### Input
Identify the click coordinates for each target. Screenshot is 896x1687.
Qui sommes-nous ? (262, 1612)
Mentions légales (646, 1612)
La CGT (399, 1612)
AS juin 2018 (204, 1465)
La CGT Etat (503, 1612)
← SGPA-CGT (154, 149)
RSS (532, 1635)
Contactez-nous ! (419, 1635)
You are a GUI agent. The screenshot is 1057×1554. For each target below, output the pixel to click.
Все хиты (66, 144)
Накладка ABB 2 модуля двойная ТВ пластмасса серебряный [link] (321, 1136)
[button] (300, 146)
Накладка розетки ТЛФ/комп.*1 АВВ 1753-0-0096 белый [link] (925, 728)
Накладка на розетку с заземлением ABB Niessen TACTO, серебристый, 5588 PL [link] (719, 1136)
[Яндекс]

### Instructions for the task
Take every line from the data that includes the word "each".

### Result for this exercise
Identify the click coordinates for each target. Screenshot is 896x1687.
You are a GUI agent. The screenshot is 1057×1554. For each target below, output the pixel to click.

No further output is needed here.